▶ ACTION ITEM
Pull out every line below containing the word "رئیس".

▶ Source data
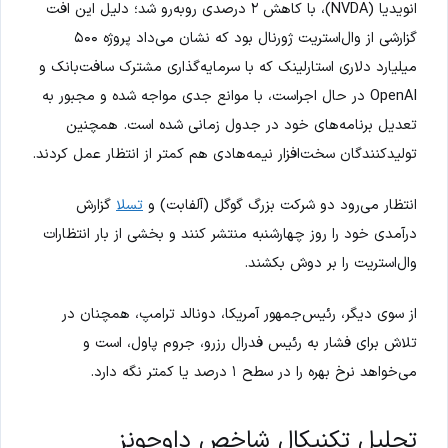
انویدیا (NVDA)، با کاهش ۲ درصدی روبه‌رو شد؛ دلیل این افت
گزارشی از وال‌استریت ژورنال بود که نشان می‌داد پروژه ۵۰۰
میلیارد دلاری استارلینک که با سرمایه‌گذاری مشترک سافت‌بانک و
OpenAI در حال اجراست، با موانع جدی مواجه شده و مجبور به
تعدیل برنامه‌های خود در جدول زمانی شده است. همچنین
تولیدکنندگان سخت‌افزار نیمه‌هادی هم کمتر از انتظار عمل کردند.
انتظار می‌رود دو شرکت بزرگ گوگل (آلفابت) و
تسلا
گزارش
درآمدی خود را روز چهارشنبه منتشر کنند و بخشی از بار انتظارات
وال‌استریت را بر دوش بکشند.
از سوی دیگر، رئیس‌جمهور آمریکا، دونالد ترامپ، همچنان در
تلاش برای فشار به رئیس فدرال رزرو، جروم پاول، است و
می‌خواهد نرخ بهره را در سطح ۱ درصد یا کمتر نگه دارد.
تحلیل تکنیکال شاخص داوجونز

▶ EXERCISE SOLUTION
از سوی دیگر، رئیس‌جمهور آمریکا، دونالد ترامپ، همچنان در
تلاش برای فشار به رئیس فدرال رزرو، جروم پاول، است و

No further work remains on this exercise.